Formule désuète et décrédibilisée, «la conspiration étrangère» continue de faire recette dans les cuisines du pouvoir, dans ce palais El Mouradia désert depuis l’hospitalisation d’Abdelmadjid Tebboune, le 27 octobre dernier. Les accusations formulées à l’égard du Royaume concernant les feux de forêts qui ont embrasé le pays constituent une vaine tentative pour faire diversion.
Le Maroc est à nouveau dépeint comme cet ennemi, obsédé par la «déstabilisation» de son voisin. «Des terroristes infiltrés par la frontière ouest seraient derrière ces incendies criminels», clament haut et fort, les porte-voix de la propagande du régime algérien, qui, visiblement, ne craignent pas le ridicule. Et puis quoi encore? C’est aussi le Maroc qui aurait contaminé par le coronavirus le sommet du pouvoir algérien et plusieurs ministres, en les ciblant avec des drones israéliens? En tout cas, une telle élucubration pourrait paraître plus crédible puisque le Covid-19 est officiellement quasi-inexistant chez nos voisins. Les plumitifs des services algériens trouveront alors moins du mal à tisser un tel mensonge que de romancer une histoire de commando-pyromanes des Forces armées royales…

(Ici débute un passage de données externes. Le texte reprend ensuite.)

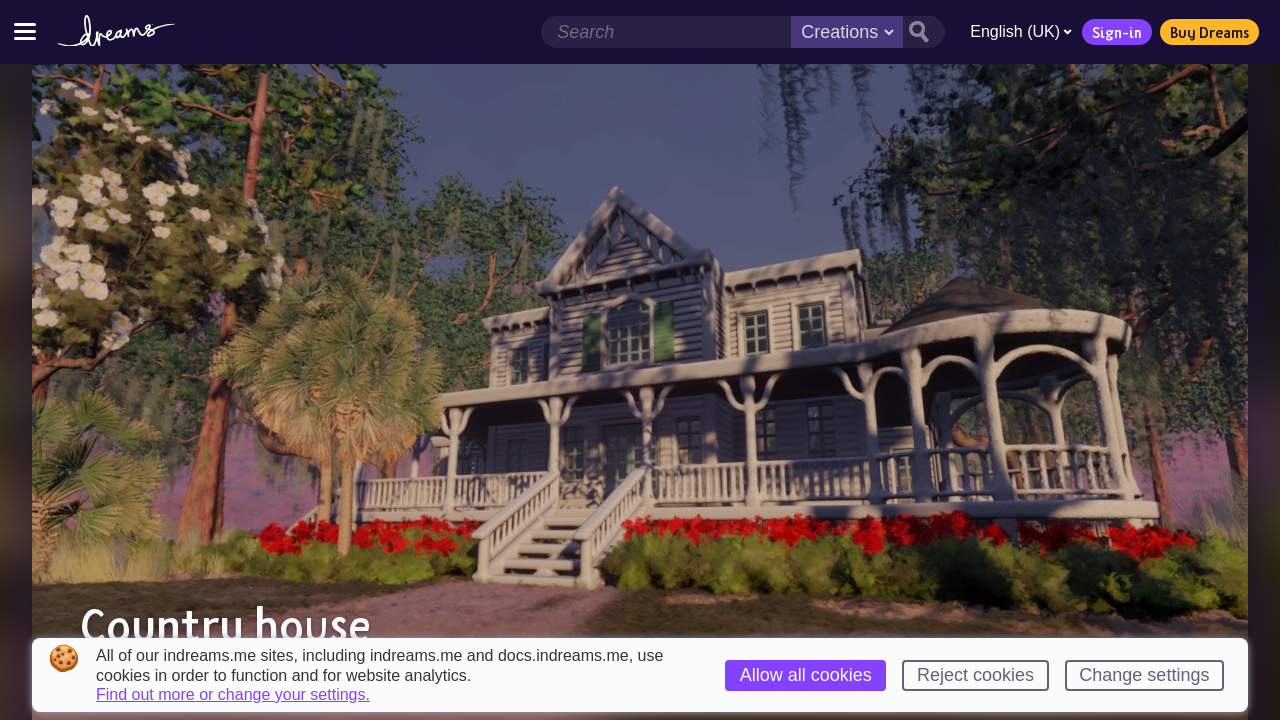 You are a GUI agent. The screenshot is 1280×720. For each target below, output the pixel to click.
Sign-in (1117, 32)
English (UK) (1021, 31)
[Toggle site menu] (25, 31)
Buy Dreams (1209, 32)
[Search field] (666, 32)
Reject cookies (975, 675)
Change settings (1144, 675)
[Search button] (924, 32)
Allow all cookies (806, 675)
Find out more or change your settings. (233, 695) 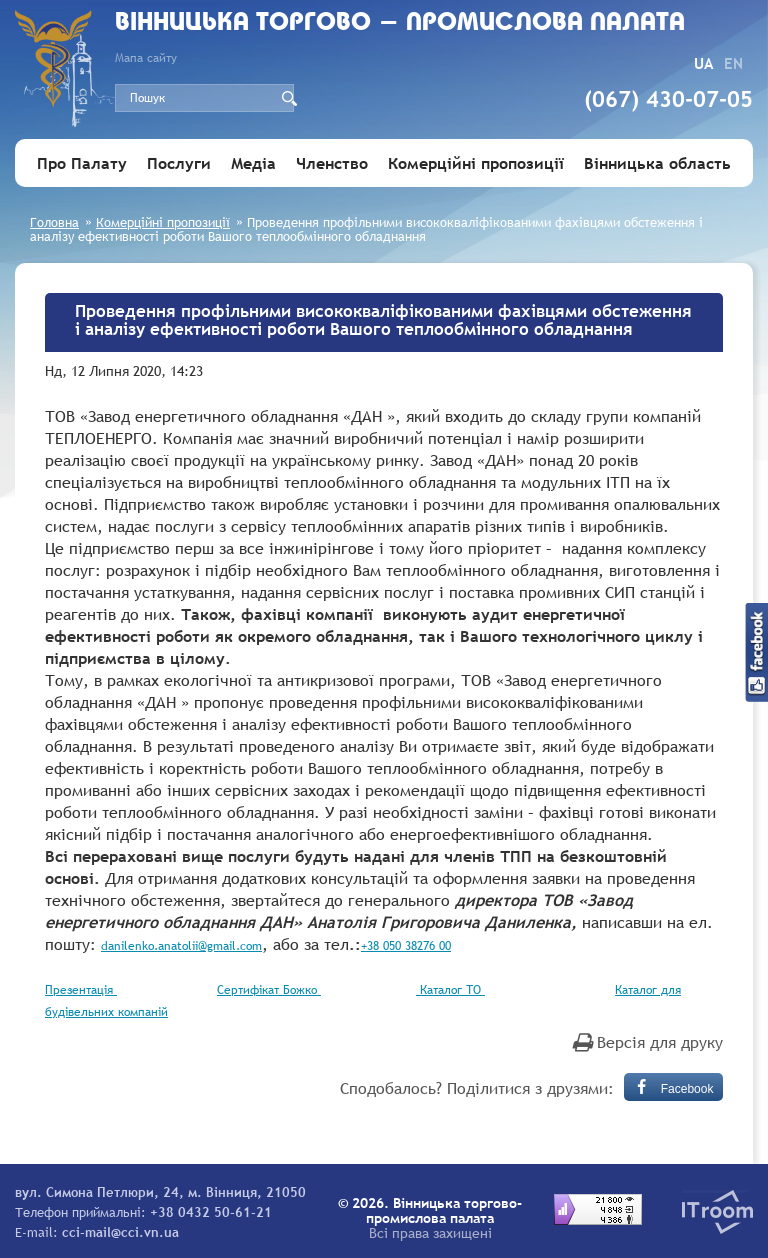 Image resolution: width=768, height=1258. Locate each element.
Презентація (81, 990)
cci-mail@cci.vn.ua (120, 1232)
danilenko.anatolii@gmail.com (181, 946)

Se lancer dans ce genre d’hallucinations revient à jouer avec le feu. L’effet escompté par cette manœuvre de créer une mobilisation nationale. Mais très peu probable que le peuple algérien ne succombe à la thèse de l’ennemi extérieur. Bien au contraire, cette grotesque manœuvre risque de se retourner contre une nomenklatura qui a du mal à sortir de l’ère de la guerre froide.
Lire aussi : Vidéos. Des feux de forêts ravagent l'Ouest algérien, la presse accuse le Maroc
L’abstention record au référendum constitutionnel du 1er novembre –avec le taux de participation le plus faible de l’histoire de l’Algérie indépendante– aurait dû servir de leçon aux oligarques du régime. Les supporters traditionnels du régime n’ont pas fait le poids face à une volonté populaire grandissante et dont les composantes semblent converger vers un seul objectif: en finir avec un régime jurassique qui n’apporte pas de véritables solutions pour sortir d’une crise politique et économique inédite.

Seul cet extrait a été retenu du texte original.